### RECORDED INFORMATION
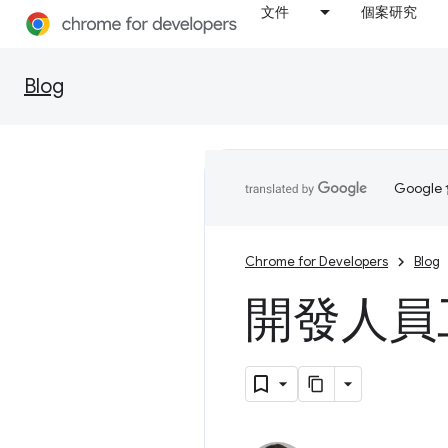
文件
個案研究
Blog
Goog
Chrome for Developers
Blog
開發人員工具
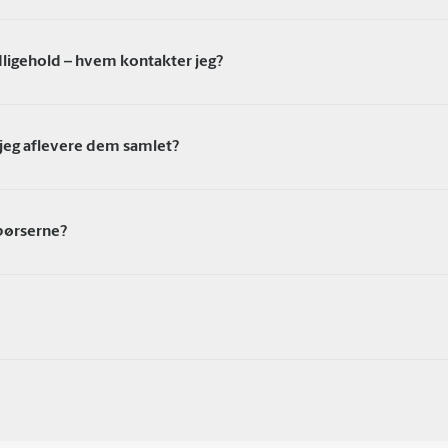
dligehold – hvem kontakter jeg?
 jeg aflevere dem samlet?
gbørserne?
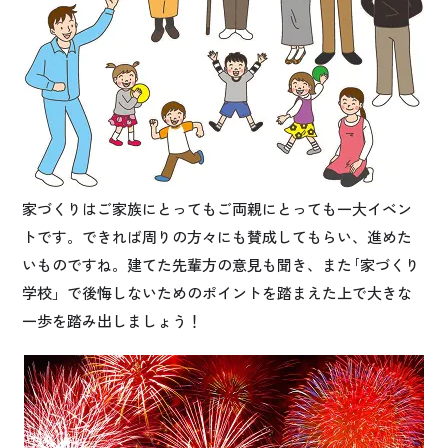
家づくりはご家族にとってもご両親にとっても一大イベン
トです。できれば周りの方々にも賛成してもらい、進めた
いものですね。建てた先輩方の意見も聞き、また｢家づくり
学校」で後悔しないためのポイントを踏まえた上で大きな
一歩を踏み出しましょう！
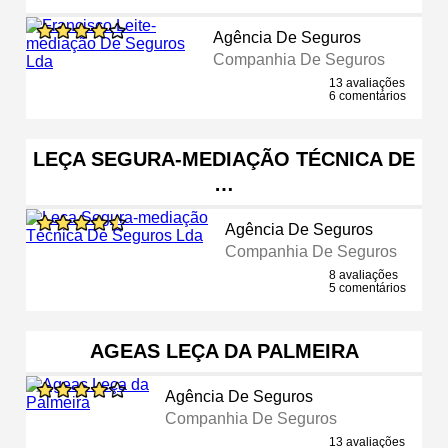
Agência De Seguros
Companhia De Seguros
13 avaliações
6 comentários
LEÇA SEGURA-MEDIAÇÃO TÉCNICA DE
…
Agência De Seguros
Companhia De Seguros
8 avaliações
5 comentários
AGEAS LEÇA DA PALMEIRA
Agência De Seguros
Companhia De Seguros
13 avaliações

### WHAT YOU NEED TO DO
Take the lines from the one containing "jeg aflevere dem samlet?" through the last line of the listing and repeat them exactly. Omit the pictures.

### ANSWER SPACE
 jeg aflevere dem samlet?
gbørserne?
家づくりはご家族にとってもご両親にとっても一大イベン
トです。できれば周りの方々にも賛成してもらい、進めた
いものですね。建てた先輩方の意見も聞き、また｢家づくり
学校」で後悔しないためのポイントを踏まえた上で大きな
一歩を踏み出しましょう！
Agência De Seguros
Companhia De Seguros
13 avaliações
6 comentários
LEÇA SEGURA-MEDIAÇÃO TÉCNICA DE
…
Agência De Seguros
Companhia De Seguros
8 avaliações
5 comentários
AGEAS LEÇA DA PALMEIRA
Agência De Seguros
Companhia De Seguros
13 avaliações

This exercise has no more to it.